Karolis Babkauskas

Personal information
- Born: 18 March 1991 (age 35) Kaišiadorys, Lithuania
- Listed height: 6 ft 1 in (1.85 m)
- Listed weight: 155 lb (70 kg)

Career information
- NBA draft: 2013: undrafted
- Playing career: 2010–2024
- Position: Point guard / shooting guard

Career history
- 2010–2013: BC Lietkabelis
- 2013–2014: LSU-Atletas
- 2014–2015: BC Šiauliai
- 2015–2016: Dinamo București
- 2016–2017: BC Pieno Žvaigždės
- 2017: BC Vytis
- 2018-2019: RSV Eintracht Stahnsdorf
- 2019–2020: BC Tauragė
- 2020-2021: TKS 49ers
- 2021-2023: KK Atletas
- 2023: CSA Steaua București
- 2023-2024: BC Šilutė

Career highlights
- Lithuanian League assists leader (2014);

= Karolis Babkauskas =

Lithuanian basketball player (born 1991)

Karolis Babkauskas (born 18 March 1991) is a Lithuanian former professional basketball player. He participated in the 2012 LKL Three–point Shootout, finishing in fourth place.

== Early life ==
When he was 17, Babkauskas played for Zalgiris Kaunas' junior team.
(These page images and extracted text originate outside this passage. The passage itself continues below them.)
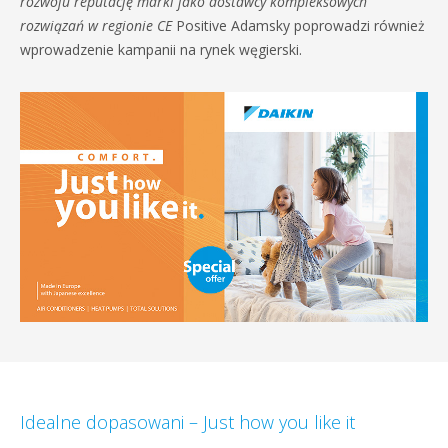
rozwoju reputację marki jako dostawcy kompleksowych
rozwiązań w regionie CE
Positive Adamsky poprowadzi również
wprowadzenie kampanii na rynek węgierski.
Idealne dopasowani – Just how you like it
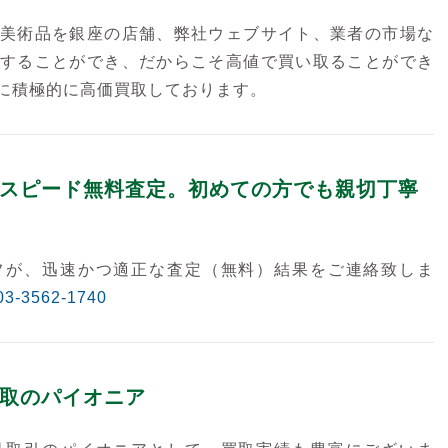
美術品を銀座の店舗、弊社ウェブサイト、業者の市場な
することができ、だからこそ高値で買い取ることができ
に積極的に高価買取しております。
スピード無料査定。初めての方でも親切丁寧
フが、迅速かつ適正な査定（無料）結果をご連絡致しま
03-3562-1740
取のパイオニア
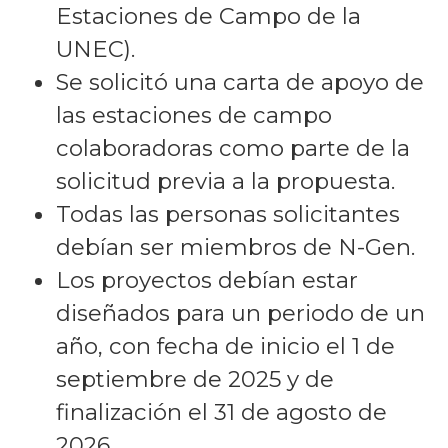
Estaciones de Campo de la
UNEC).
Se solicitó una carta de apoyo de
las estaciones de campo
colaboradoras como parte de la
solicitud previa a la propuesta.
Todas las personas solicitantes
debían ser miembros de N-Gen.
Los proyectos debían estar
diseñados para un periodo de un
año, con fecha de inicio el 1 de
septiembre de 2025 y de
finalización el 31 de agosto de
2026.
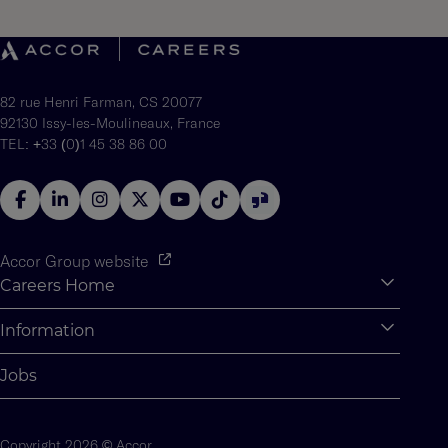
82 rue Henri Farman, CS 20077
92130 Issy-les-Moulineaux, France
TEL: +33 (0)1 45 38 86 00
Accor Group website
Careers Home
Expan
Accor Tech & Digital
Information
Expan
Why Join Accor
Personal Information
Jobs
Student Opportunities
Cookie Settings
Graduate Opportunites
Site Map
Copyright 2026 © Accor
In the group stage of the Nike International Junior Tournament qualifiers, he scored 16 points in a win over the Stella Azzura. They finished fourth in that tournament, losing to Virtus Bologna in the battle for third place. He also played for them in the 2008–09 season of the National Basketball League (NKL). They were one of the teams at the bottom of the standings that season. The following season, they just missed out on the top 12.